Toronto mayor Rob Ford today announced Bixi Car, the world's first-ever car-sharing system. Just days before the Toronto launch of Bixi Bike – the famous public-bike sharing system that allows an entire city to share in a fleet of bicycles numbering in the hundreds – the feisty mayor stole the spotlight, announcing a fleet of cars to be enjoyed by Torontonians "from the 427 to Kingston Road."
During a press conference held in Etobicoke, Mr. Ford emerged from the Cloverdale Mall clutching a bag from the Payless ShoeSource and walked up to the trunk of a '98 Buick Century painted in black and grey Bixi livery. The Mayor inserted two loonies in a slot next to the gas tank, stepped into the driver's seat and started the engine. He then rolled down the window to take questions from a phalanx of media as the world's first public car idled.
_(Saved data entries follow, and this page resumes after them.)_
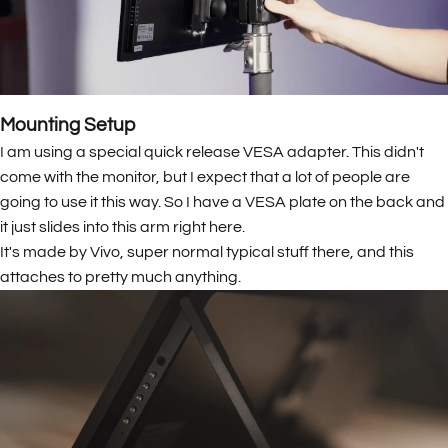
Mounting Setup
I am using a special quick release VESA adapter. This didn't
come with the monitor, but I expect that a lot of people are
going to use it this way. So I have a VESA plate on the back and
it just slides into this arm right here.
It's made by Vivo, super normal typical stuff there, and this
attaches to pretty much anything.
"It's like the bike program," an ebullient mayor said. "Just a $1.50 for an hour of driving, which covers gas and maintenance." Ford then revved the engine playfully, adding "I see this as one of the greatest expansions of public service in Toronto's history."
The Bixi Car fleet is still small, consisting only of the aforementioned Buick, which was donated by the mayor, and a 1994 Oldsmobile Cutlass Supreme, which was donated by Councillor Giorgio Mammoliti. But city officials are courting donations from civic-minded Torontonians to boost the fleet's numbers.
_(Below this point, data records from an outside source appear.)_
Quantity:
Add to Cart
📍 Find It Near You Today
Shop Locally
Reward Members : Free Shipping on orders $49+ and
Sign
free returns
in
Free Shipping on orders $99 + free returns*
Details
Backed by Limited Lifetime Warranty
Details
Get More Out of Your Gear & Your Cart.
The city is also considering beefing up the fleet with decommissioned garbage trucks resulting from privatization of garbage collection.
"It's something we're looking at," Mayor Ford said. "We'll see what we can get on the open market. But let's remember who owns the garbage trucks to begin with – taxpayers. And if it makes more sense to let taxpayers drive trucks they own, then that's what we're going to do."
The mayor then backed the Bixi car out of its spot and drove to Sherway Gardens. When he emerged from Home Depot carrying a can of driveway sealant, the mayor discovered that his Bixi car was gone – driven off by a fellow citizen, apparently. But not to worry – only two parking spots away, the mayor spotted the city's other Bixi car, which was parked minutes earlier by his brother, Councillor Doug Ford, who was patrolling Home Depot's spray-paint section for at-risk youth.
Mayor Ford inserted more loonies, started it up and took one last question: Would the Bixi cars add to the city's mounting gridlock woes? The mayor shook his head. The solution to traffic snarls, he said, lay in finding greater "driving efficiencies."
"If some drivers didn't wait for that extra second when the light turned green," he explained, "or didn't stop at a crosswalk when a pedestrian is still five feet from the road, I think there would be a lot less traffic in this city. You can't blame everything on the car, you know."
With that, the mayor put the Bixi car in drive and headed north toward Rexdale.